EXERCISE DESCRIPTION>
The records that follow should be returned exactly, pictures excluded.

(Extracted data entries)

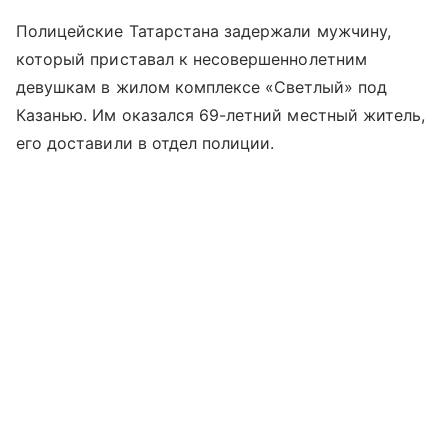
Полицейские Татарстана задержали мужчину,
который приставал к несовершеннолетним
девушкам в жилом комплексе «Светлый» под
Казанью. Им оказался 69-летний местный житель,
его доставили в отдел полиции.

SOLUTION TO THE PROBLEM>
Полицейские Татарстана задержали мужчину,
который приставал к несовершеннолетним
девушкам в жилом комплексе «Светлый» под
Казанью. Им оказался 69-летний местный житель,
его доставили в отдел полиции.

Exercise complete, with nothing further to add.